直葬の流れと費用相場は?マナーについても解説
直葬とは火葬のみで行い、お通夜や告別式を行わない方法です。とてもシンプルな葬儀で、ご遺族様の金銭的な負担や心身への負担を和らげることができます。核家族化や一人住まいの方が増えている今、故人様を直葬でお見送りするケースがみられるようになりました。
とはいえ、宗教的儀式を省略するスタイルに批判的な意見を持っている方が多いのも事実です。

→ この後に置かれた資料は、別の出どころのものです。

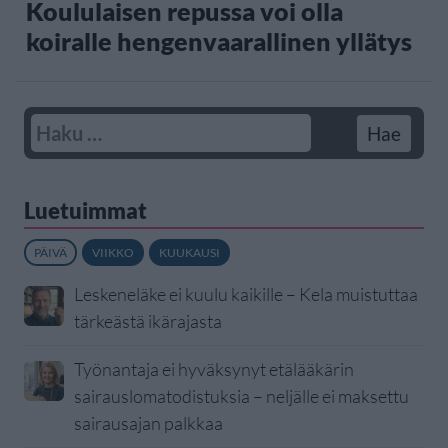
Koululaisen repussa voi olla
koiralle hengenvaarallinen yllätys
Luetuimmat
PÄIVÄ
VIIKKO
KUUKAUSI
Leskeneläke ei kuulu kaikille – Kela muistuttaa
tärkeästä ikärajasta
Työnantaja ei hyväksynyt etälääkärin
sairauslomatodistuksia – neljälle ei maksettu
sairausajan palkkaa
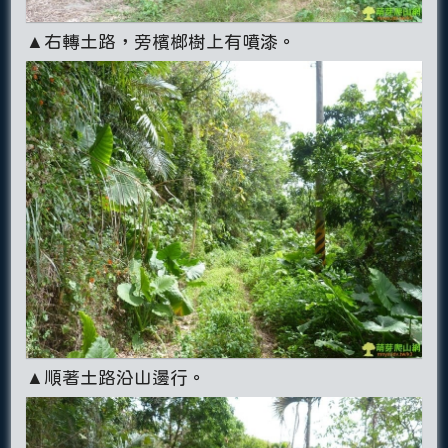
▲右轉土路，旁檳榔樹上有噴漆。
▲順著土路沿山邊行。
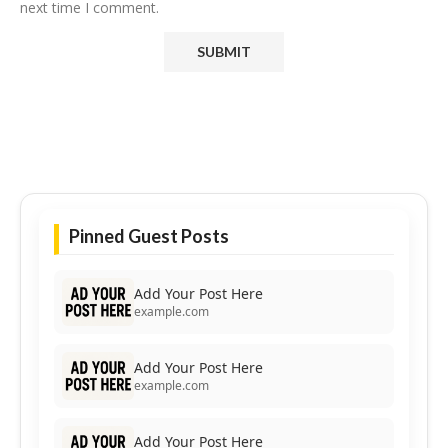
next time I comment.
Pinned Guest Posts
Add Your Post Here
example.com
Add Your Post Here
example.com
Add Your Post Here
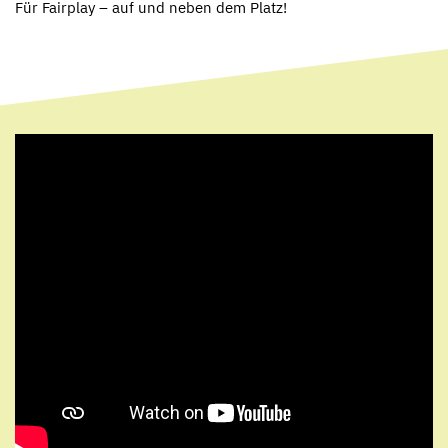
Für Fairplay – auf und neben dem Platz!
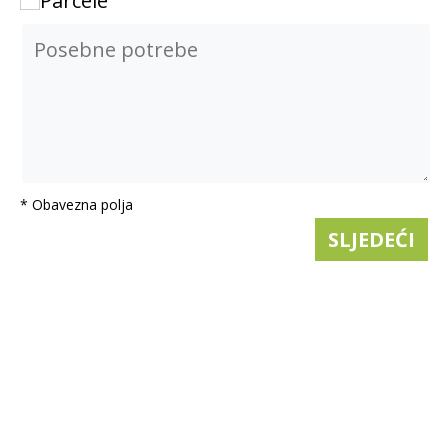
Parcele
* Obavezna polja
SLJEDEĆI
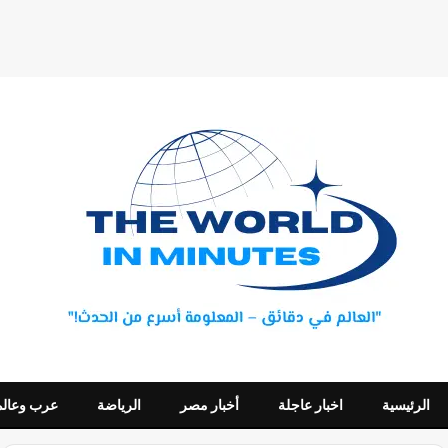
الرئيسية
اخبار عاجلة
أخبار مصر
الرياضة
عرب وعالم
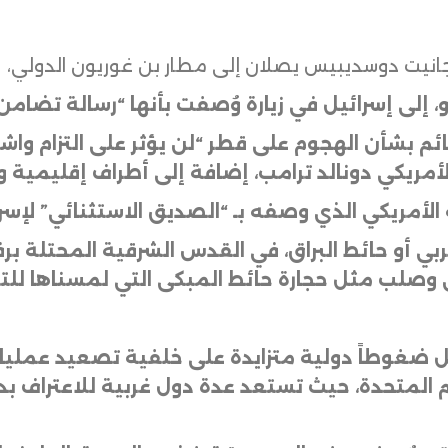
ه جانيت دوسديبيس يصلان إلى مطار بن غوريون الدولي،
يو، إلى إسرائيل في زيارة وُصفت بأنها “رسالة تضام
ائم بشأن الهجوم على قطر “لن يؤثر على التزام واش
لأمريكي دونالد ترامب، إضافة إلى أطراف إقليمية و
ية الأمريكي الذي وصفه بـ “الصديق الاستثنائي” لإسرا
ربي أو حائط البراق، في القدس الشرقية المحتلة ب
ي وصلب مثل حجارة حائط المبكى التي لمسناها للت
ئيل ضغوطاً دولية متزايدة على خلفية تصعيد عمليا
م المتحدة، حيث تستعد عدة دول غربية للاعتراف 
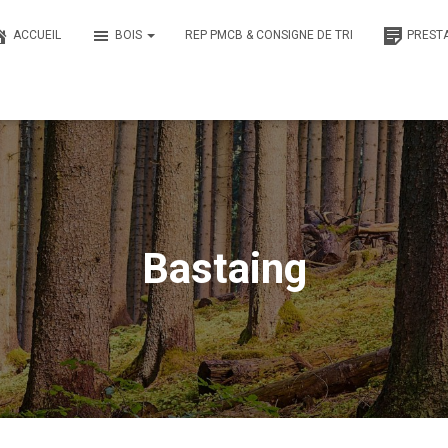
ACCUEIL
BOIS
REP PMCB & CONSIGNE DE TRI
PREST
Bastaing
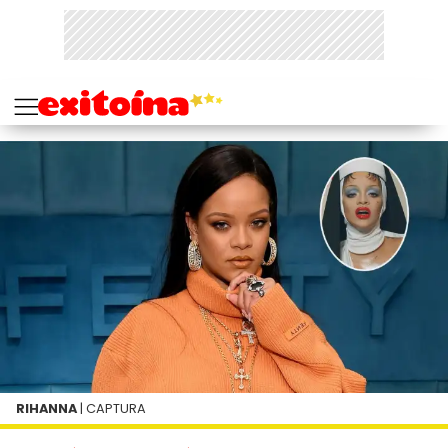
RIHANNA
| CAPTURA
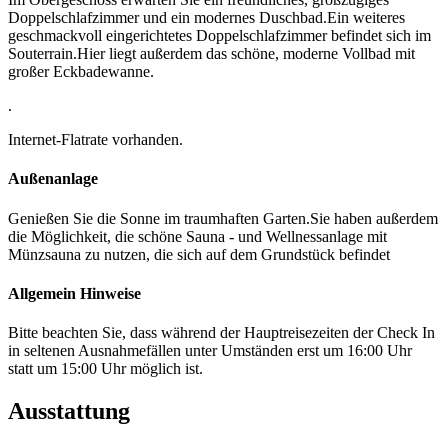
Doppelschlafzimmer und ein modernes Duschbad.Ein weiteres
geschmackvoll eingerichtetes Doppelschlafzimmer befindet sich im
Souterrain.Hier liegt außerdem das schöne, moderne Vollbad mit
großer Eckbadewanne.
.
Internet-Flatrate vorhanden.
Außenanlage
Genießen Sie die Sonne im traumhaften Garten.Sie haben außerdem
die Möglichkeit, die schöne Sauna - und Wellnessanlage mit
Münzsauna zu nutzen, die sich auf dem Grundstück befindet
Allgemein Hinweise
Bitte beachten Sie, dass während der Hauptreisezeiten der Check In
in seltenen Ausnahmefällen unter Umständen erst um 16:00 Uhr
statt um 15:00 Uhr möglich ist.
Ausstattung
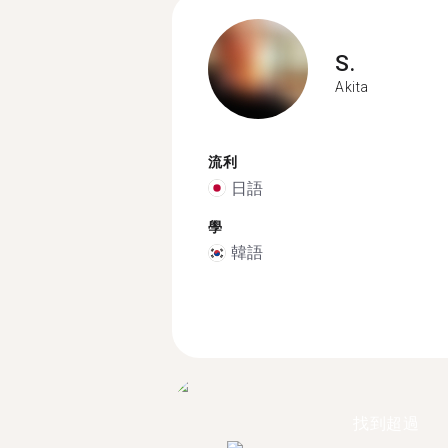
S.
Akita
流利
日語
學
韓語
找到超過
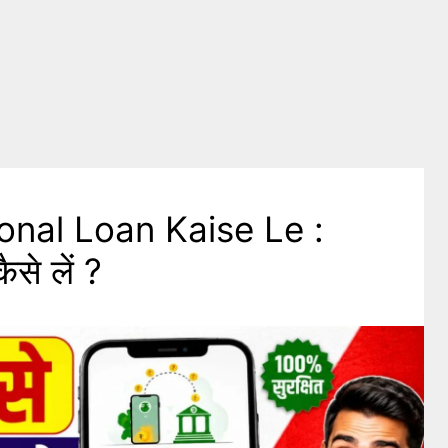
nal Loan Kaise Le :
ैसे लें ?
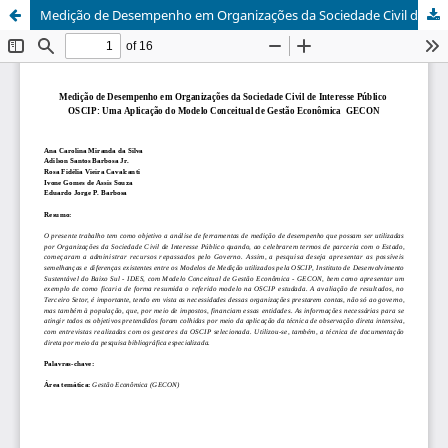
Medição de Desempenho em Organizações da Sociedade Civil de Interesse Público  OSCIP: Uma Aplicação do Modelo Conceitual de Gestão Econômica  GECON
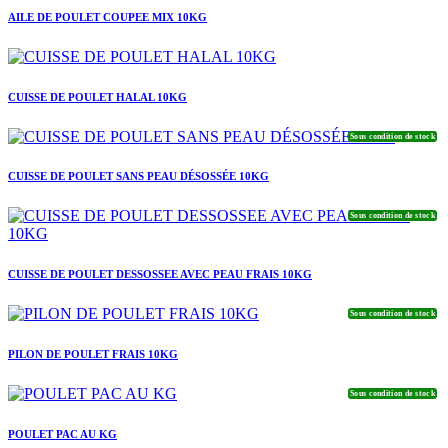
AILE DE POULET COUPEE MIX 10KG
CUISSE DE POULET HALAL 10KG
Sous condition de stock
CUISSE DE POULET SANS PEAU DÉSOSSÉE 10KG
Sous condition de stock
CUISSE DE POULET DESSOSSEE AVEC PEAU FRAIS 10KG
Sous condition de stock
PILON DE POULET FRAIS 10KG
Sous condition de stock
POULET PAC AU KG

この記事では直葬の流れとメリットとデメリット、費用相場のほかに直葬のマナーも解説しています。
直葬の流れ
直葬を行うときは以下の流れで執り行います。
- ご臨終
- お迎えと安置
- 納棺~出棺
- 火葬
- 骨上げ
直葬ではお通夜と告別式は行いません。そのため、通常よりも簡潔な流れになります。
ご臨終
ご臨終を迎えられたとき、葬儀会社に連絡をします。寝台車にて故人様をお迎えにきてもらえるため、ご遺族様の手を煩わせることはありません。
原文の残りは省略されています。